Directions for this task: Write out again, please, the records below from the first line to the line holding "um novo programa", inclusive, and nothing else.

[Extracted records]
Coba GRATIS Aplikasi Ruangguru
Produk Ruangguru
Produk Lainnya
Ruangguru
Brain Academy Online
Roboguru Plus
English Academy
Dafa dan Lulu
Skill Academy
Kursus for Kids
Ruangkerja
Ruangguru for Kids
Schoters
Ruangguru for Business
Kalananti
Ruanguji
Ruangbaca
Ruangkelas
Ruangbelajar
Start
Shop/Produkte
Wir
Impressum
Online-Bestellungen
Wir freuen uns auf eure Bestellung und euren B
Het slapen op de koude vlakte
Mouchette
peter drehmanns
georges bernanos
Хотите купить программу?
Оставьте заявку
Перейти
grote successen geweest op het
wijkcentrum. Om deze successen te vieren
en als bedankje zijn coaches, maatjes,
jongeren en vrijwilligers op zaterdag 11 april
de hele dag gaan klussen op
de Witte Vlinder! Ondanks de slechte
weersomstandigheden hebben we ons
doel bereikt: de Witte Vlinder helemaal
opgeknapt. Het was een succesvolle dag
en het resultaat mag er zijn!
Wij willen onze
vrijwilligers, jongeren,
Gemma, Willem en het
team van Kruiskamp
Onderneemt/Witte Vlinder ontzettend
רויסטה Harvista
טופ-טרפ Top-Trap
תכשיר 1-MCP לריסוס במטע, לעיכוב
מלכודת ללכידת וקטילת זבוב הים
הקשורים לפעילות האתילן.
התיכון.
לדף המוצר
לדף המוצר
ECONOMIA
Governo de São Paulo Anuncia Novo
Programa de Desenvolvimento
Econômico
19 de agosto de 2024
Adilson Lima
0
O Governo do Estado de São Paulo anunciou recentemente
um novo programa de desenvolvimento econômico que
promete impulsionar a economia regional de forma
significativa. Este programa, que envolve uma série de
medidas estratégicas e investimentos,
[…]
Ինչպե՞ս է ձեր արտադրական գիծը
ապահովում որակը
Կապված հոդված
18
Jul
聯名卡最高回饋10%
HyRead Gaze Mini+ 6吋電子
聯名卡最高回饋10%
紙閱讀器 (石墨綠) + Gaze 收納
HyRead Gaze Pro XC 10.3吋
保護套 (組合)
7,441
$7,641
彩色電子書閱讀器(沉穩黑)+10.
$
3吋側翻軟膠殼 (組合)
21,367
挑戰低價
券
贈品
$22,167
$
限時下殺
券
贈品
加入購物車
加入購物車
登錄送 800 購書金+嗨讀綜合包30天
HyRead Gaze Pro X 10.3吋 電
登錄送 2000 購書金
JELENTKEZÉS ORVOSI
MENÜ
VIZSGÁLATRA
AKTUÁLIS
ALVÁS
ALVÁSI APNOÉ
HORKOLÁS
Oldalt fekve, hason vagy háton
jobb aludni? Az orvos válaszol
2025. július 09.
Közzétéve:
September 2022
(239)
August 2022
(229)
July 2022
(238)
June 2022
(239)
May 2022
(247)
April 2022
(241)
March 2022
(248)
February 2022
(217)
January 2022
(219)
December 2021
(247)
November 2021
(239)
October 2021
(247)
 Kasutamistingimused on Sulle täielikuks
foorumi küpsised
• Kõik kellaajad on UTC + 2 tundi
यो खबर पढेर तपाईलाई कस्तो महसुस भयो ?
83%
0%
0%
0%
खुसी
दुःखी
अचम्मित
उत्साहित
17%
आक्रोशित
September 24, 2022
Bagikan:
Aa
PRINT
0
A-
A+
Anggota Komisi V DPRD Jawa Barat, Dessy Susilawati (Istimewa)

Answer to the exercise:
Coba GRATIS Aplikasi Ruangguru
Produk Ruangguru
Produk Lainnya
Ruangguru
Brain Academy Online
Roboguru Plus
English Academy
Dafa dan Lulu
Skill Academy
Kursus for Kids
Ruangkerja
Ruangguru for Kids
Schoters
Ruangguru for Business
Kalananti
Ruanguji
Ruangbaca
Ruangkelas
Ruangbelajar
Start
Shop/Produkte
Wir
Impressum
Online-Bestellungen
Wir freuen uns auf eure Bestellung und euren B
Het slapen op de koude vlakte
Mouchette
peter drehmanns
georges bernanos
Хотите купить программу?
Оставьте заявку
Перейти
grote successen geweest op het
wijkcentrum. Om deze successen te vieren
en als bedankje zijn coaches, maatjes,
jongeren en vrijwilligers op zaterdag 11 april
de hele dag gaan klussen op
de Witte Vlinder! Ondanks de slechte
weersomstandigheden hebben we ons
doel bereikt: de Witte Vlinder helemaal
opgeknapt. Het was een succesvolle dag
en het resultaat mag er zijn!
Wij willen onze
vrijwilligers, jongeren,
Gemma, Willem en het
team van Kruiskamp
Onderneemt/Witte Vlinder ontzettend
רויסטה Harvista
טופ-טרפ Top-Trap
תכשיר 1-MCP לריסוס במטע, לעיכוב
מלכודת ללכידת וקטילת זבוב הים
הקשורים לפעילות האתילן.
התיכון.
לדף המוצר
לדף המוצר
ECONOMIA
Governo de São Paulo Anuncia Novo
Programa de Desenvolvimento
Econômico
19 de agosto de 2024
Adilson Lima
0
O Governo do Estado de São Paulo anunciou recentemente
um novo programa de desenvolvimento econômico que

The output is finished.